**Stored data entries**

=== Section Start ===

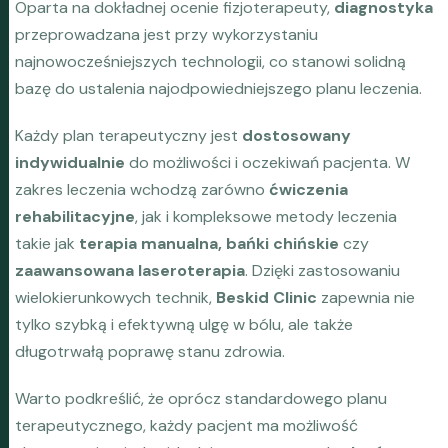
Oparta na dokładnej ocenie fizjoterapeuty,
diagnostyka
przeprowadzana jest przy wykorzystaniu
najnowocześniejszych technologii, co stanowi solidną
bazę do ustalenia najodpowiedniejszego planu leczenia.
Każdy plan terapeutyczny jest
dostosowany
indywidualnie
do możliwości i oczekiwań pacjenta. W
zakres leczenia wchodzą zarówno
ćwiczenia
rehabilitacyjne
, jak i kompleksowe metody leczenia
takie jak
terapia manualna, bańki chińskie
czy
zaawansowana laseroterapia
. Dzięki zastosowaniu
wielokierunkowych technik,
Beskid Clinic
zapewnia nie
tylko szybką i efektywną ulgę w bólu, ale także
długotrwałą poprawę stanu zdrowia.
Warto podkreślić, że oprócz standardowego planu
terapeutycznego, każdy pacjent ma możliwość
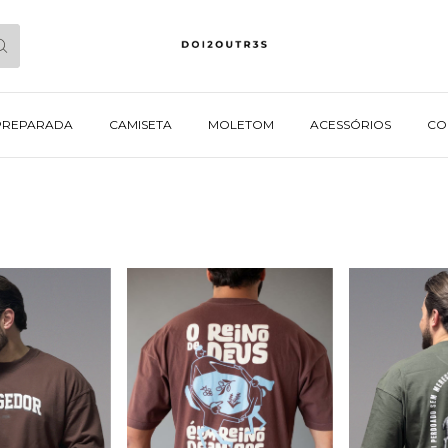
PREPARADA
CAMISETA
MOLETOM
ACESSÓRIOS
CO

=== Section End ===

**WORK TASK**
Every line of the entries above that holds "planu" should be copied out.

**OUTPUT FOR THIS EXERCISE**
bazę do ustalenia najodpowiedniejszego planu leczenia.
Warto podkreślić, że oprócz standardowego planu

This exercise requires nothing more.